**RECORDS PROVIDED**
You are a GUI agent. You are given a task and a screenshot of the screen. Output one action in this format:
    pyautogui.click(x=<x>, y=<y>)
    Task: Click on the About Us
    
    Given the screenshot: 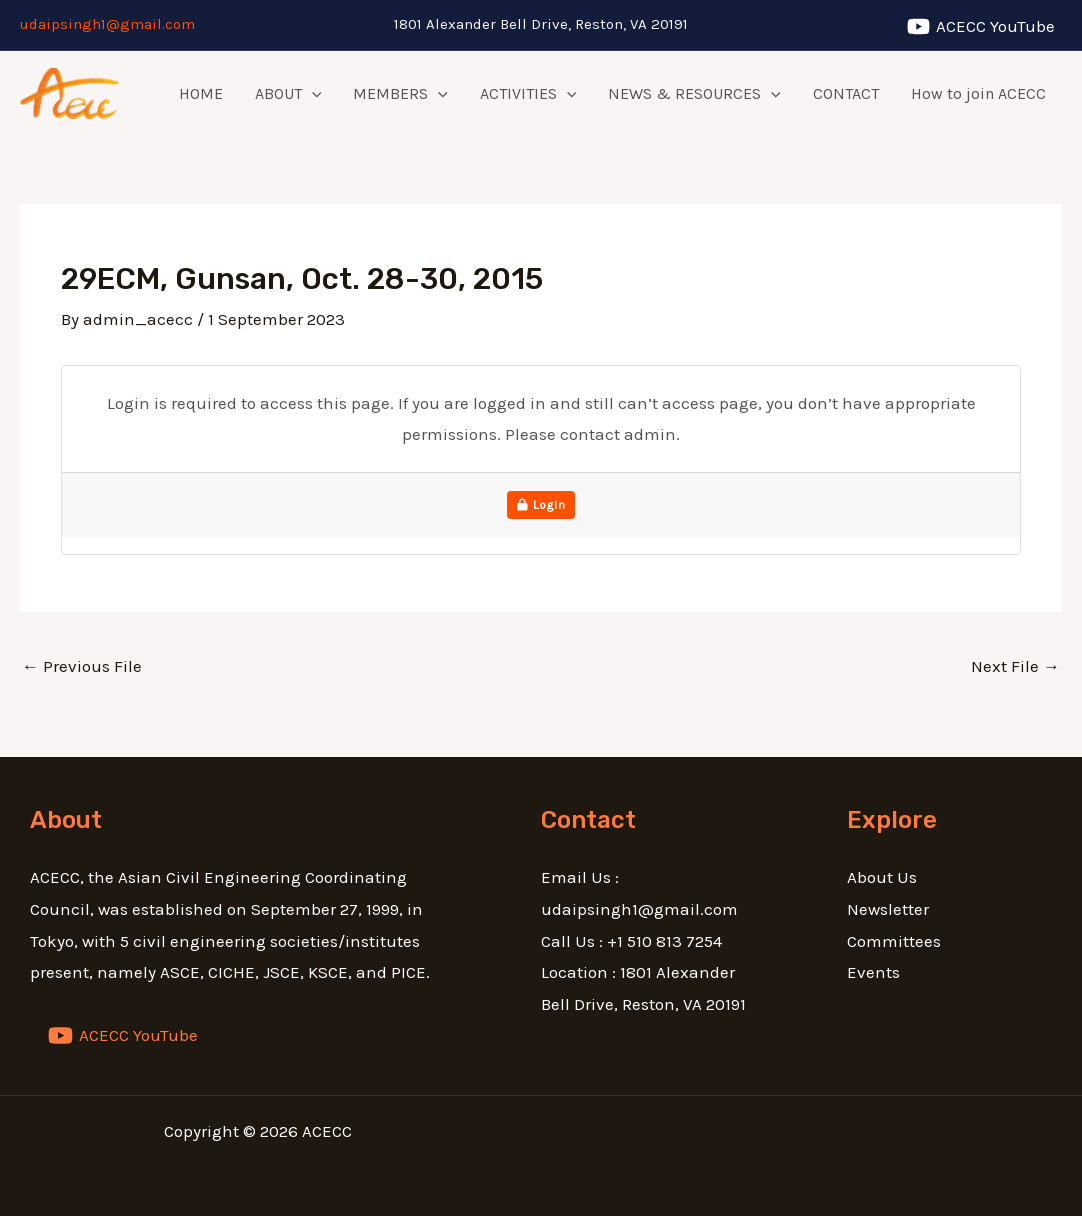 What is the action you would take?
    pyautogui.click(x=882, y=877)
    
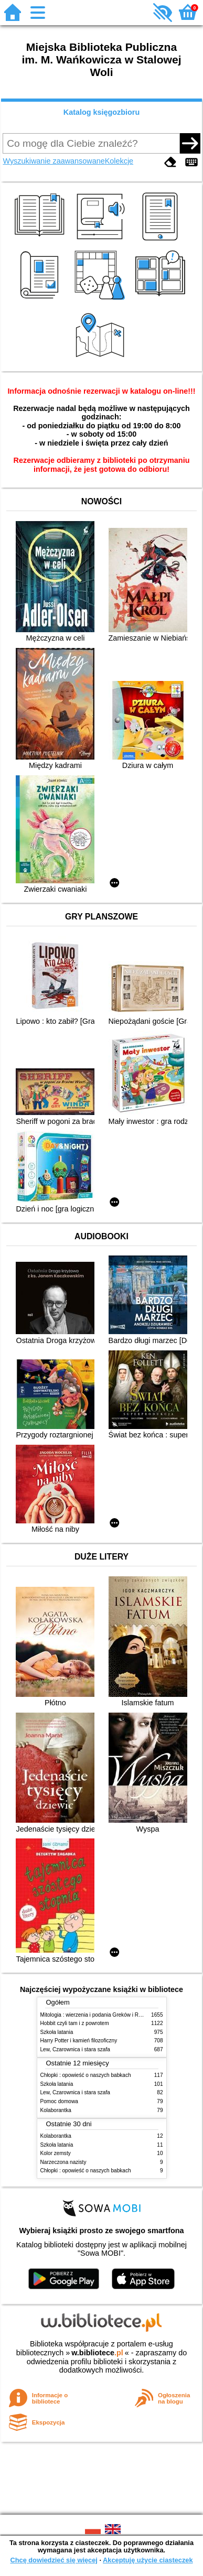 The image size is (203, 2576). I want to click on Chłopki : opowieść o naszych babkach, so click(85, 2075).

**EXERCISE INSTRUCTIONS**
Copy out the entries exactly. Begin at the first line and end with the line that has "Task: Click on the About Us".

**THE COMPLETED TASK**
You are a GUI agent. You are given a task and a screenshot of the screen. Output one action in this format:
    pyautogui.click(x=<x>, y=<y>)
    Task: Click on the About Us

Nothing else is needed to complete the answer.